The SmartFix theme contains a missing authorization flaw (CWE‑862) that allows an attacker to bypass properly configured access control levels. By exploiting this flaw, an unauthenticated or low‑privilege user can gain unexpected access to administrative functions or alter website content, thereby compromising the integrity and confidentiality of the WordPress site. This issue is identified as a broken access control vulnerability that enables unauthorized users to perform actions normally restricted to site administrators. The vulnerability can allow modification of theme settings, insertion of malicious code, or other actions that could facilitate further exploitation of the site. The flaw is present in all releases of SmartFix up to, but not including, version 1.2.4. The CVSS score is 5.4, indicating moderate severity, while the EPSS score is below 1%, suggesting a low likelihood of widespread exploitation. It is not listed in the CISA known exploited vulnerability catalog. The available description does not explicitly state the attack vector; however, based on the nature of the flaw and typical WordPress theme behavior, the attack is inferred to be remote and achievable through the web interface when the theme is active. No special environmental conditions or elevated privileges are required beyond normal site access.

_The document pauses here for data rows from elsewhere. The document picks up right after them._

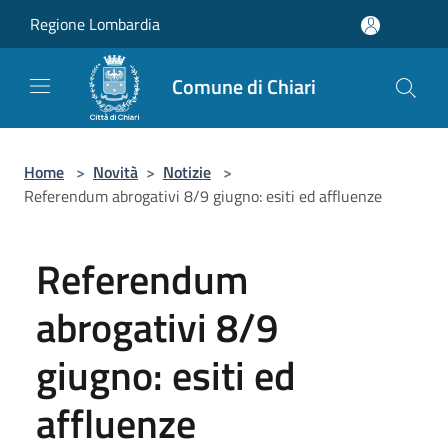
Salta al contenuto principale
Regione Lombardia
Comune di Chiari
Home
>
Novità
>
Notizie
>
Referendum abrogativi 8/9 giugno: esiti ed affluenze
Referendum
abrogativi 8/9
giugno: esiti ed
affluenze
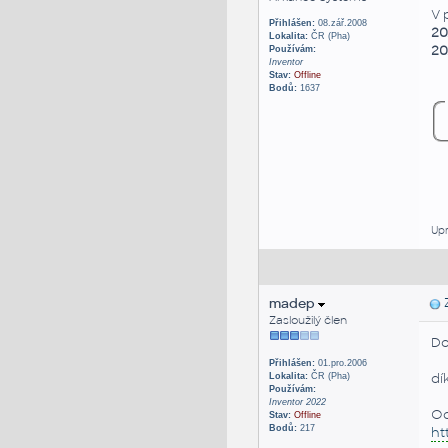
V 
Přihlášen:
08.zář.2008
20
Lokalita:
ČR (Pha)
20
Používám:
Inventor
Stav:
Offline
Bodů:
1637
Upr
madep
Z
Zasloužilý člen
Do
Přihlášen:
01.pro.2006
dí
Lokalita:
ČR (Pha)
Používám:
Inventor 2022
Od
Stav:
Offline
Bodů:
217
ht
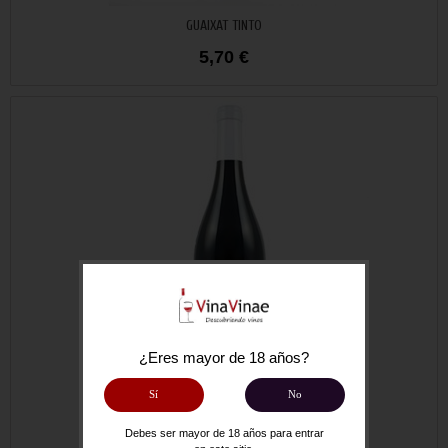
Añadir al carrito
GUAIXAT TINTO
5,70 €
¿Eres mayor de 18 años?
Sí
No
Añadir al carrito
MANERAS DE VIVIR
Debes ser mayor de 18 años para entrar
12,00 €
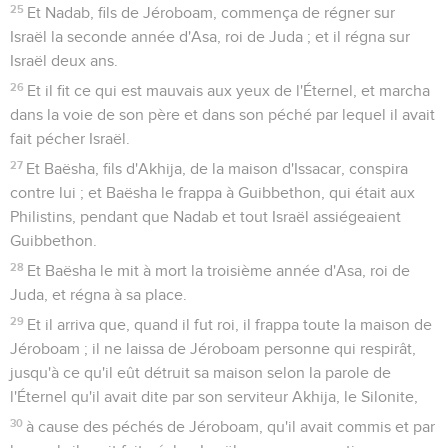
25
Et Nadab, fils de Jéroboam, commença de régner sur
Israël la seconde année d'Asa, roi de Juda ; et il régna sur
Israël deux ans.
26
Et il fit ce qui est mauvais aux yeux de l'Éternel, et marcha
dans la voie de son père et dans son péché par lequel il avait
fait pécher Israël.
27
Et Baësha, fils d'Akhija, de la maison d'Issacar, conspira
contre lui ; et Baësha le frappa à Guibbethon, qui était aux
Philistins, pendant que Nadab et tout Israël assiégeaient
Guibbethon.
28
Et Baësha le mit à mort la troisième année d'Asa, roi de
Juda, et régna à sa place.
29
Et il arriva que, quand il fut roi, il frappa toute la maison de
Jéroboam ; il ne laissa de Jéroboam personne qui respirât,
jusqu'à ce qu'il eût détruit sa maison selon la parole de
l'Éternel qu'il avait dite par son serviteur Akhija, le Silonite,
30
à cause des péchés de Jéroboam, qu'il avait commis et par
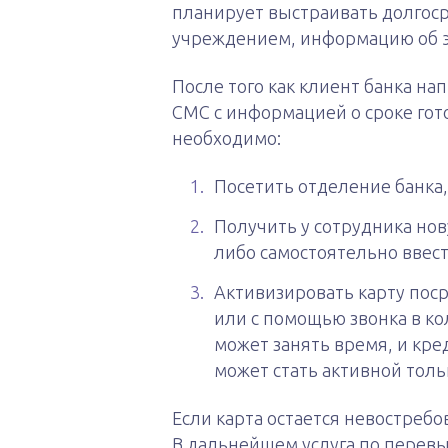
планирует выстраивать долгос
учреждением, информацию об э
После того как клиент банка н
СМС с информацией о сроке гот
необходимо:
Посетить отделение банка, 
Получить у сотрудника но
либо самостоятельно ввест
Активизировать карту пос
или с помощью звонка в ко
может занять время, и кре
может стать активной толь
Если карта остается невостреб
В дальнейшем услуга по перевы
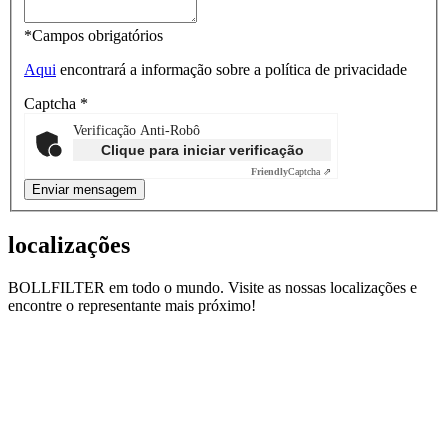
*Campos obrigatórios
Aqui
encontrará a informação sobre a política de privacidade
Captcha
*
Verificação Anti-Robô
Clique para iniciar verificação
Friendly
Captcha ⇗
localizações
BOLLFILTER em todo o mundo. Visite as nossas localizações e
encontre o representante mais próximo!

The vulnerability affects the SmartFix theme developed by linethemes. All published versions before 1.2.4 are vulnerable; versions 1.2.4 and later are considered patched. No additional sub‑version details are provided in the advisory.

The CVSS score of 5.4 classifies the issue as moderate. EPSS below 1% indicates a low probability of exploitation, and the vulnerability is not present in CISA's KEV catalog. It is likely exploitable remotely via the website's interface when the theme is installed. Attackers could trigger the flaw by accessing or manipulating URLs or parameters that are protected by the theme's access control logic. The lack of required user credentials implies that unauthenticated users could leverage the flaw.